• Information provided:
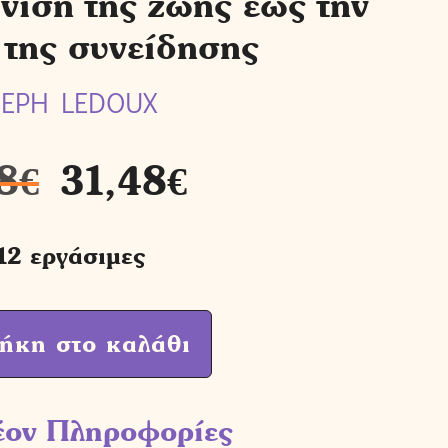
ιση της ζωής έως την
της συνείδησης
EPH LEDOUX
8
€
31,48
€
12 εργάσιμες
ήκη στο καλάθι
έον Πληροφορίες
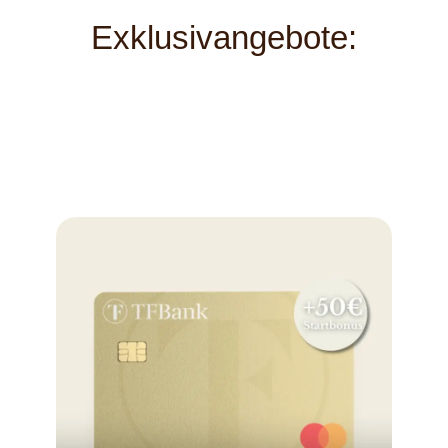
Exklusivangebote:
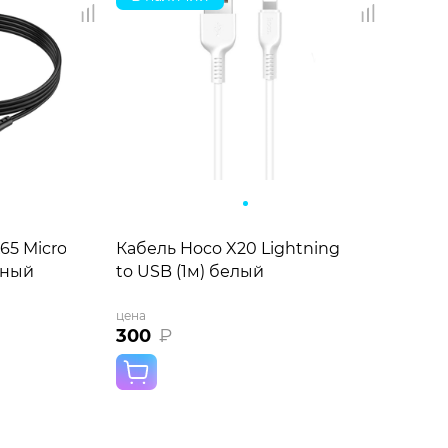
65 Micro-
Кабель Hoco X20 Lightning
рный
to USB (1м) белый
цена
300
₽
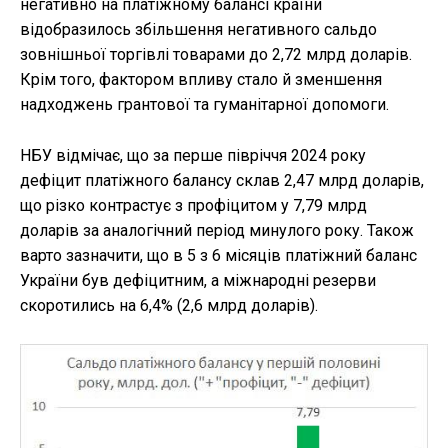
негативно на платіжному балансі країни
відобразилось збільшення негативного сальдо
зовнішньої торгівлі товарами до 2,72 млрд доларів.
Крім того, фактором впливу стало й зменшення
надходжень грантової та гуманітарної допомоги.
НБУ відмічає, що за перше півріччя 2024 року
дефіцит платіжного балансу склав 2,47 млрд доларів,
що різко контрастує з профіцитом у 7,79 млрд
доларів за аналогічний період минулого року. Також
варто зазначити, що в 5 з 6 місяців платіжний баланс
України був дефіцитним, а міжнародні резерви
скоротились на 6,4% (2,6 млрд доларів).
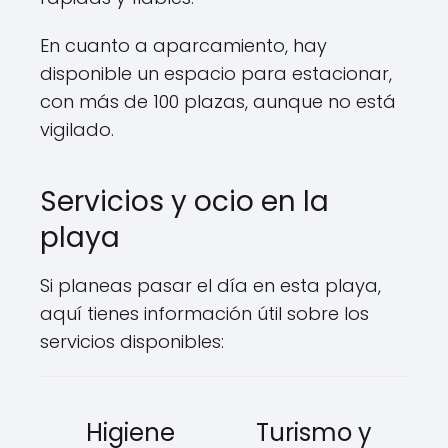
En cuanto a aparcamiento, hay
disponible un espacio para estacionar,
con más de 100 plazas, aunque no está
vigilado.
Servicios y ocio en la
playa
Si planeas pasar el día en esta playa,
aquí tienes información útil sobre los
servicios disponibles:
Higiene
Turismo y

• The task: Please reproduce every entry above exactly, but leave out the pictures.

• Answer area:
ιση της ζωής έως την
της συνείδησης
EPH LEDOUX
8
€
31,48
€
12 εργάσιμες
ήκη στο καλάθι
έον Πληροφορίες
Exklusivangebote:
65 Micro-
Кабель Hoco X20 Lightning
рный
to USB (1м) белый
цена
300
₽
негативно на платіжному балансі країни
відобразилось збільшення негативного сальдо
зовнішньої торгівлі товарами до 2,72 млрд доларів.
Крім того, фактором впливу стало й зменшення
надходжень грантової та гуманітарної допомоги.
НБУ відмічає, що за перше півріччя 2024 року
дефіцит платіжного балансу склав 2,47 млрд доларів,
що різко контрастує з профіцитом у 7,79 млрд
доларів за аналогічний період минулого року. Також
варто зазначити, що в 5 з 6 місяців платіжний баланс
України був дефіцитним, а міжнародні резерви
скоротились на 6,4% (2,6 млрд доларів).
En cuanto a aparcamiento, hay
disponible un espacio para estacionar,
con más de 100 plazas, aunque no está
vigilado.
Servicios y ocio en la
playa
Si planeas pasar el día en esta playa,
aquí tienes información útil sobre los
servicios disponibles:
Higiene
Turismo y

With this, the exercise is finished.